Questa la risposta di Cesare Damiano, pubblicata oggi su JOBTalk:
[..] A Dario dico che il problema di superare la dimensione del lavoro subordinato come unico riferimento per la tutela nel diritto del lavoro è a noi noto. Del resto c’è un’ampia elaborazione dottrinale e giurisprudenziale sui soggetti che il diritto del lavoro dovrebbe tutelare e che non rientrano nelle fattispecie più evidenti di subordinazione. Abbiamo elaborato diversi documenti e analisi – dallo Statuto dei lavori alla Carta dei diritti – prefigurando un diritto del lavoro più in linea con i cambiamenti intervenuti negli ultimi dieci anni. È un percorso non semplice e certamente la scarsità di risorse non aiuta a dare le giuste tutele a tutti coloro che ne avrebbero bisogno. Speriamo che si creino le condizioni per un approccio politico più attento a questioni strutturali come queste. Il Partito Democratico è nato proprio per dare risposte incisive, senza la necessità di piegarsi alle esigenze disparate di una coalizione eterogenea, che finiscono con il togliere respiro e profondità alle importanti riforme di cui il Paese ha bisogno.

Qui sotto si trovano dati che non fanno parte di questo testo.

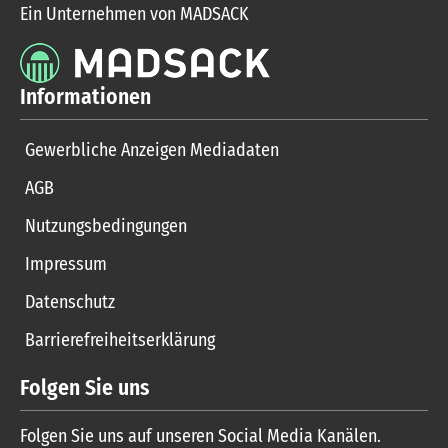
Ein Unternehmen von MADSACK
Informationen
Gewerbliche Anzeigen Mediadaten
AGB
Nutzungsbedingungen
Impressum
Datenschutz
Barrierefreiheitserklärung
Folgen Sie uns
Folgen Sie uns auf unseren Social Media Kanälen.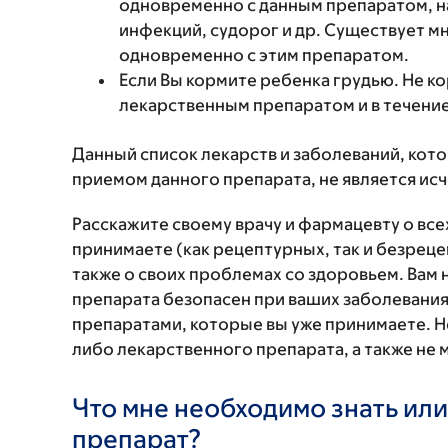
одновременно с данным препаратом, н
инфекций, судорог и др. Существует м
одновременно с этим препаратом.
Если Вы кормите ребенка грудью. Не к
лекарственным препаратом и в течение
Данный список лекарств и заболеваний, кот
приемом данного препарата, не является и
Расскажите своему врачу и фармацевту о вс
принимаете (как рецептурных, так и безреце
также о своих проблемах со здоровьем. Вам
препарата безопасен при ваших заболевания
препаратами, которые вы уже принимаете. Н
либо лекарственного препарата, а также не 
Что мне необходимо знать или
препарат?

In sintesi: conosciamo il problema, ci stavamo lavorando con varie ipotesi molto costose, speriamo si creino condizioni per ripensarci (!). Risposta da 6 meno meno, come si diceva una volta, ma ringrazio ugualmente il Ministro. Sì, “speriamo che si creino le condizioni per un approccio politico più attento a questioni strutturali come queste“.
Anche perché se è una questione strutturale, che cosa stiamo aspettando?